Pero el trasfondo de esta exclusión es que la tierra se percibe como una materia “sucia, débil, pobre y fea”, señala Darío Angulo, arquitecto y gerente de TierraTech, empresa que se encarga de producir bloques de tierra comprimidos, una técnica que ya fue avalada por la comisión. Angulo desmiente estos adjetivos y asegura que ahora sus mayores compradores son los dueños de proyectos de estratos altos.

Asimismo explica que desde hace dos décadas se ha gestado un movimiento de profesionales que buscan reivindicar esta materia prima por sus múltiples beneficios: “Su huella de carbono es mínima. Un metro cúbico de ladrillo cocido emite 2,5 toneladas de gas carbónico para su producción, mientras que un metro cúbico de tierra comprimida estabilizada con cemento emite sólo 100 kilos. Además, las construcciones con tierra son muy económicas, pues las unidades de producción están en los lugares donde se realizará la obra, así que no se necesita el transporte. Y, como si fuera poco, el material da una sensación de confort. En clima caliente es fresco y en clima frío es cálido”.

Con estas ventajas, de acuerdo con los tres expertos, la tierra podría ser más adelante una solución ideal para las personas de escasos recursos que viven en zonas rurales apartadas. “Es una respuesta muy válida, porque trasladar los materiales industriales es muy costoso.

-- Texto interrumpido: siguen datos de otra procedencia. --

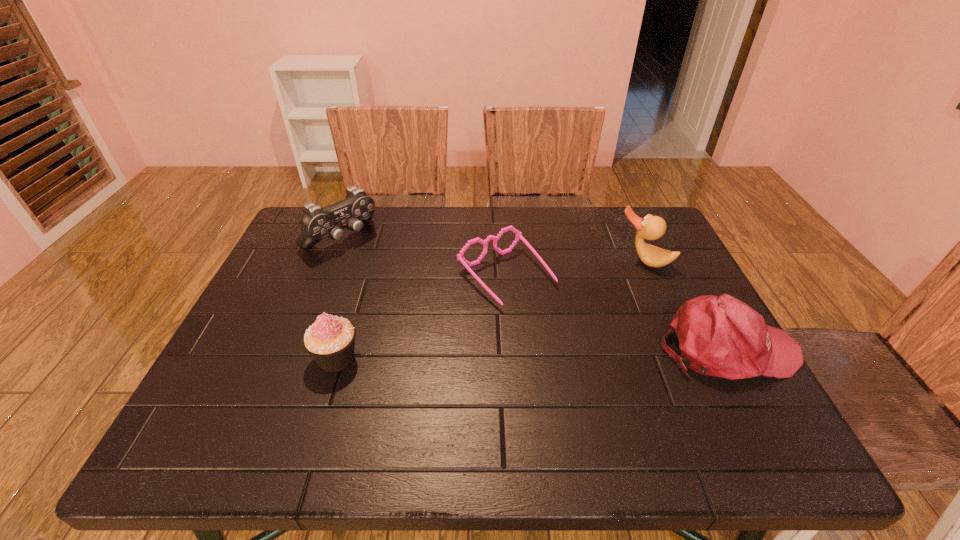 What are the coordinates of `cupcake` in the screenshot? It's located at (330, 340).

You are a GUI agent. You are given a task and a screenshot of the screen. Output one action in this format:
    pyautogui.click(x=<x>, y=<y>)
    Task: Click on the baseball cap
    This screenshot has height=540, width=960.
    Given the screenshot: What is the action you would take?
    pyautogui.click(x=721, y=336)

The height and width of the screenshot is (540, 960). In order to click on duck in this screenshot , I will do `click(651, 227)`.

You are a GUI agent. You are given a task and a screenshot of the screen. Output one action in this format:
    pyautogui.click(x=<x>, y=<y>)
    Task: Click on the control
    
    Given the screenshot: What is the action you would take?
    pyautogui.click(x=357, y=208)

Identify the location of spectacles. The image size is (960, 540). (460, 257).

Locate an element on the screen. The height and width of the screenshot is (540, 960). the shortest object is located at coordinates (460, 257).

In order to click on free spot located on the back of the cupcake in this screenshot , I will do 372,240.

I want to click on vacant point located on the beak of the duck, so click(609, 313).

Where is `vacant point located on the beak of the duck`? vacant point located on the beak of the duck is located at coordinates (583, 356).

Where is `blank area located on the beak of the duck`? blank area located on the beak of the duck is located at coordinates (610, 310).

En cambio, la tierra está ahí. El discurso no es demeritar el concreto y el cemento, sino valorar la tierra y entender que los materiales funcionan de acuerdo al contexto”, añade Rivero.

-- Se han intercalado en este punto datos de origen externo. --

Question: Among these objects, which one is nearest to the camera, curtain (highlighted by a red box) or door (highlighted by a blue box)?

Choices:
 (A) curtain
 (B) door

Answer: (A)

Colombia tiene experiencia en el tema. Este año el proyecto Arborada, ubicado en Cota, tuvo una mención especial en el Terra Award 2016, el primer concurso mundial de tierra moderna. En un grupo de 400 proyectos, quedó entre los 40 mejores. Eso demuestra, según Angulo, que “el problema no es la calidad, porque sabemos hacerlo; tampoco de tierra porque es abundante; menos de cantidad, porque se pueden hacer casas a gran escala. El asunto es de visibilizar, llegar al público, a los arquitectos, y exponerles la importancia de recuperar este material cargado de historia”.